[About this task]
Omit every picture. Return all other data as it stands.

-- Opening Marker --

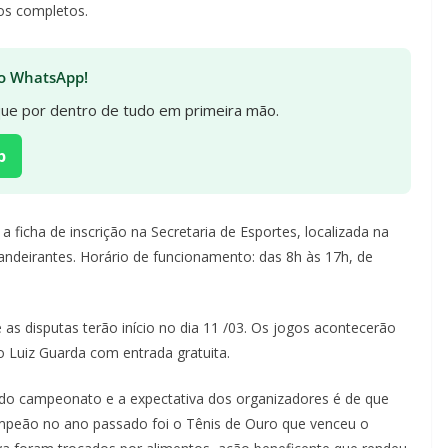
nos completos.
 no WhatsApp!
ique por dentro de tudo em primeira mão.
p
a ficha de inscrição na Secretaria de Esportes, localizada na
andeirantes. Horário de funcionamento: das 8h às 17h, de
 as disputas terão início no dia 11 /03. Os jogos acontecerão
ão Luiz Guarda com entrada gratuita.
 do campeonato e a expectativa dos organizadores é de que
mpeão no ano passado foi o Tênis de Ouro que venceu o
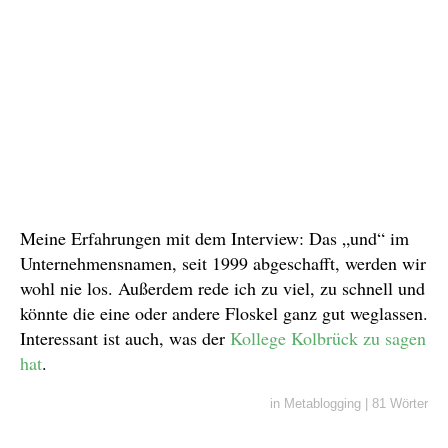
Meine Erfahrungen mit dem Interview: Das „und“ im
Unternehmensnamen, seit 1999 abgeschafft, werden wir
wohl nie los. Außerdem rede ich zu viel, zu schnell und
könnte die eine oder andere Floskel ganz gut weglassen.
Interessant ist auch, was der
Kollege Kolbrück
zu sagen
hat
.
in
Metablogging
|
81 Wörter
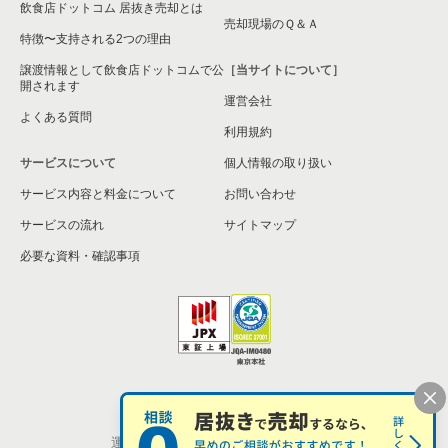
飲食店ドットコム 居抜き売却とは
大阪市旭区の飲食店の居抜き売却物件の案件一覧
売却現場のＱ＆Ａ
特徴〜支持される2つの理由
和泉市の飲食店の居抜き売却物件の案件一覧
譲渡情報として飲食店ドットコムで公
［当サイトについて］
開されます
運営会社
池田市の飲食店の居抜き売却物件の案件一覧
よくある質問
利用規約
大阪市東淀川区の飲食店の居抜き売却物件の案件一覧
サービスについて
個人情報の取り扱い
サービス内容と料金について
大阪市大正区の飲食店の居抜き売却物件の案件一覧
お問い合わせ
サービスの流れ
サイトマップ
堺市美原区の飲食店の居抜き売却物件の案件一覧
必要な資料・確認事項
藤井寺市の飲食店の居抜き売却物件の案件一覧
大阪市平野区の飲食店の居抜き売却物件の案件一覧
大阪市住吉区の飲食店の居抜き売却物件の案件一覧
個人情報の取扱い
お問い合わせ
柏原市の飲食店の居抜き売却物件の案件一覧
運営会社
株式会社シンクロ・フード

-- Closing Marker --

[Solution to the problem]
nos completos.
 no WhatsApp!
ique por dentro de tudo em primeira mão.
p
a ficha de inscrição na Secretaria de Esportes, localizada na
andeirantes. Horário de funcionamento: das 8h às 17h, de
 as disputas terão início no dia 11 /03. Os jogos acontecerão
ão Luiz Guarda com entrada gratuita.
 do campeonato e a expectativa dos organizadores é de que
mpeão no ano passado foi o Tênis de Ouro que venceu o
Meine Erfahrungen mit dem Interview: Das „und“ im
Unternehmensnamen, seit 1999 abgeschafft, werden wir
wohl nie los. Außerdem rede ich zu viel, zu schnell und
könnte die eine oder andere Floskel ganz gut weglassen.
Interessant ist auch, was der
Kollege Kolbrück
zu sagen
hat
.
in
Metablogging
|
81 Wörter
飲食店ドットコム 居抜き売却とは
大阪市旭区の飲食店の居抜き売却物件の案件一覧
売却現場のＱ＆Ａ
特徴〜支持される2つの理由
和泉市の飲食店の居抜き売却物件の案件一覧
譲渡情報として飲食店ドットコムで公
［当サイトについて］
開されます
運営会社
池田市の飲食店の居抜き売却物件の案件一覧
よくある質問
利用規約
大阪市東淀川区の飲食店の居抜き売却物件の案件一覧
サービスについて
個人情報の取り扱い
サービス内容と料金について
大阪市大正区の飲食店の居抜き売却物件の案件一覧
お問い合わせ
サービスの流れ
サイトマップ
堺市美原区の飲食店の居抜き売却物件の案件一覧
必要な資料・確認事項
藤井寺市の飲食店の居抜き売却物件の案件一覧
大阪市平野区の飲食店の居抜き売却物件の案件一覧
大阪市住吉区の飲食店の居抜き売却物件の案件一覧
個人情報の取扱い
お問い合わせ
柏原市の飲食店の居抜き売却物件の案件一覧
運営会社
株式会社シンクロ・フード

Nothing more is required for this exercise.